I think the options that we are facing are:
...
What do you guys think?

I think having an inaccurate reference grammar for human purposes is almost worse than not having one at all. I think having a partial grammar for parsing purposes is somewhat useful, but will be surprising to anyone who tries to use it reliably. And I think better documentation might obviate the need for a perfect reference grammar, except for the cases like lark2railroad that are actually trying to parse Lark grammars from random authors.

I'm not going to be offended by however the decision turns out. If it's something I can help with, fine, if not, also fine. This isn't my project, I'm just a (so far very happy) user who has the skills to contribute a bit.
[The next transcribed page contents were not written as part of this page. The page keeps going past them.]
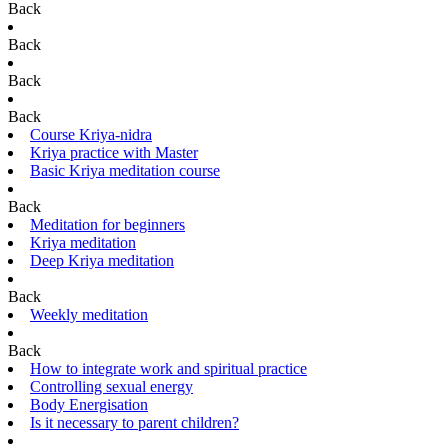
Back
Back
Back
Back
Course Kriya-nidra
Kriya practice with Master
Basic Kriya meditation course
Back
Meditation for beginners
Kriya meditation
Deep Kriya meditation
Back
Weekly meditation
Back
How to integrate work and spiritual practice
Controlling sexual energy
Body Energisation
Is it necessary to parent children?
erezsh · 2024-02-02T16:27:07Z

I think having an inaccurate reference grammar for human purposes

@RossPatterson Can you explain which option this refers to? I don't think I advocated at any point for an inaccurate grammar, only a non-validating one

which as you implied, has great contextual error messages

The load_grammar error messages are definitely better than the generic lark error messages. If I overlooked or missed something, it's not proof that the approach is bad

Do you have any objections to option 2 that I suggested? Do you think it doesn't serve your efforts as well as option 3? Do you think it's more confusing?

Frankly, I don't accept or reject PR based on who will be offended. I'm just trying to make Lark as good as it can be. (with the limited time that I can spare for it)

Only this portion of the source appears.